16 March 2019: The RBI told the Supreme Court that the inter-creditor agreement (ICA) aimed at helping debt defaulters avoid bankruptcy proceedings requires the approval of 66% of lenders and not all of them, backing the plan that had been drawn up at the behest of the finance ministry.
Rakesh Dwivedi, senior advocate appearing on behalf of the RBI, clarified that after execution of ICA, all lenders in a consortium don’t have to approve it.
The RBI also told the SC that banks could have continued with various resolution processes that were being discussed before February 12 last year, when a circular issued by the regulator had scrapped such mechanisms.
This seems to contrast with the RBI’s previous stand in cases in the Allahabad and Madras high courts. In a case filed by Infrastructure Leasing & Financial Services in the Madras High Court last year, the RBI had argued that if a restructuring scheme had not been implemented before February 12, 2018, then it became null and void. Governor Shaktikanta Das had said last month that “there is no proposal on the table seeking modifications to the February 12 circular”.
The RBI didn’t reply to queries.
The Centre said it was seeking to resolve the financial woes that ail the power sector and took a firm stand on excluding stressed plants from the RBI circular.
Solicitor general Tushar Mehta argued that if this requires striking down the circular, then so be it. In the Allahabad High Court case, the government had said that such entities should not be categorised as stressed in 90 days and that the deadline of 180 days to resolve a bad loan be extended to 270 days. The ICA comes into play during the 180-day period and the 66% threshold is meant to ensure that smaller lenders don’t stall such plans.
The circular provided flexibility to lenders to undertake any restructuring scheme and in fact did not limit them to the earlier schemes allowed by the RBI, said Dwivedi, senior advocate appearing on behalf of the central bank. It’s not clear whether any such schemes can now be revived.
The bench comprising Justices Rohinton F Nariman and Vineet Saran reserved judgment on the matter on Thursday while asking all parties to make written submissions within 10 days. The matter has been heard daily since March 6.
The SC halted insolvency proceedings on September 11 last year against defaulters in the power, sugar, shipping and textile sectors by staying the RBI circular. It directed parties to maintain status quo while transferring about a dozen cases on the matter in various lower courts to itself. The petitions were then segregated into two buckets — those challenging the constitutional validity of insolvency proceedings and those challenging RBI’s circular on stressed assets.
The February 12, 2018, circular had directed lenders to refer any loan account over Rs 2,000 crore to the bankruptcy process if it wasn’t resolved within 180 days of default.
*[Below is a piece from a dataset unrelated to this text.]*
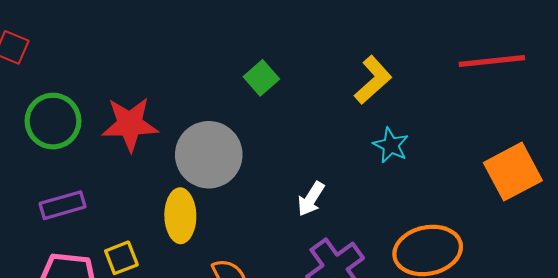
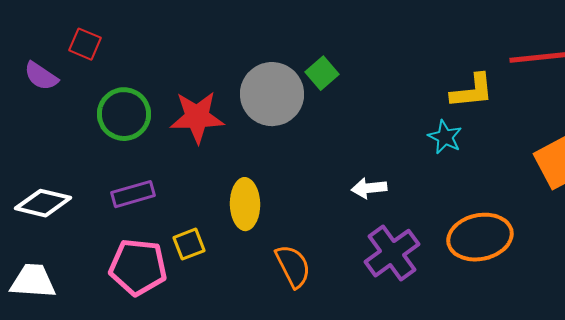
yellow L-shape: (373, 80) -> (472, 91), moved, turned 36
gray circle: (209, 155) -> (272, 94), moved
white arrow: (311, 199) -> (369, 188), turned 52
It also underscored the IBC’s status as the cornerstone of India’s bad-loan resolution framework, scrapping all previous mechanisms, such as corporate debt restructuring, strategic debt restructuring and the scheme for sustainable structuring of stressed assets.
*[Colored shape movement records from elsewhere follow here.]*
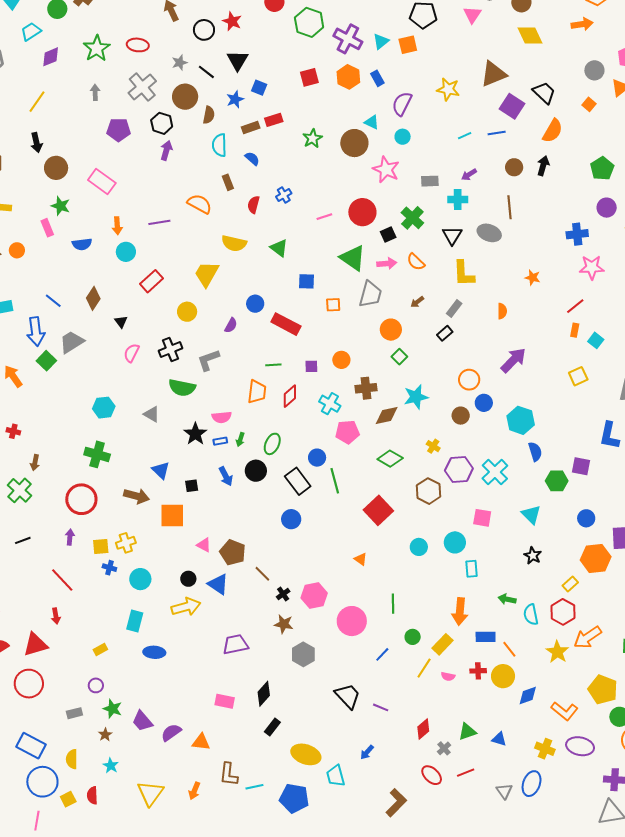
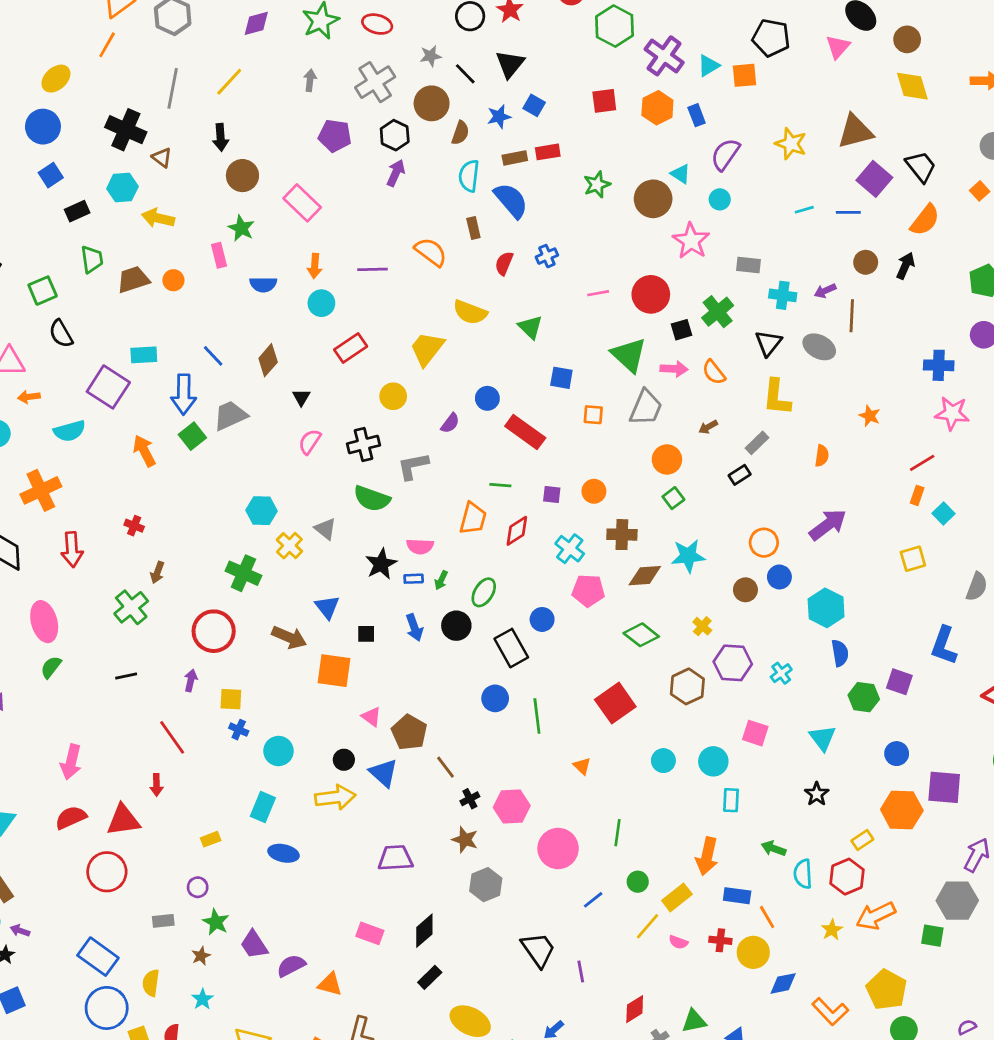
blue semicircle: (252, 159) -> (511, 200), size x1.8
purple arrow: (469, 175) -> (825, 291), moved
cyan cross: (495, 472) -> (781, 673), size x0.6
green line: (335, 481) -> (537, 716), moved
yellow cross: (126, 543) -> (289, 546), moved, turned -36
yellow star: (557, 652) -> (832, 930), size x0.7
purple line: (381, 707) -> (581, 972), turned 49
The circular also imposed a one-day default rule — a company is treated as a defaulter even if it misses one day of the repayment schedule. This is said to have rattled borrowers and annoyed many within the government, leading to a clamour that it be diluted. The circular had been one of the key measures the regulator took under the governorship of Das’ predecessor Urjit Patel, who quit before his term was over amid a dispute with the government over various issues including autonomy.
Dwivedi, however, maintained the RBI’s stand against exempting the power sector from the circular.
He said the banks should look into individual cases rather than seeking a blanket special dispensation for the entire sector. He said banks have not been able to resolve projects despite getting time since the last Supreme Court order on September 11 last year, when it had stayed the RBI circular. Dwivedi also submitted that initiation of insolvency proceedings under the Insolvency and Bankruptcy Code (IBC) was not a penal measure but aimed at resolving stress in the banking system.
The notification had been legally challenged, with several borrowers and especially the Association of Power Producers terming it impractical and too harsh. The central bank has previously defended the circular, saying it would improve the “trust between counterparties in a transaction.” The circular compelled lenders to identify stress in the loan accounts without delay, it said.
“It lays down broad principles that should be followed in the resolution of stressed assets, with clearly defined rules for ensuring credible outcomes,” RBI had said in its Trend and Progress Report late last year. The rules are aimed at encouraging the prompt repayment of loans and preventing deliberate delays by borrowers that have the ability to repay by the due date, it said.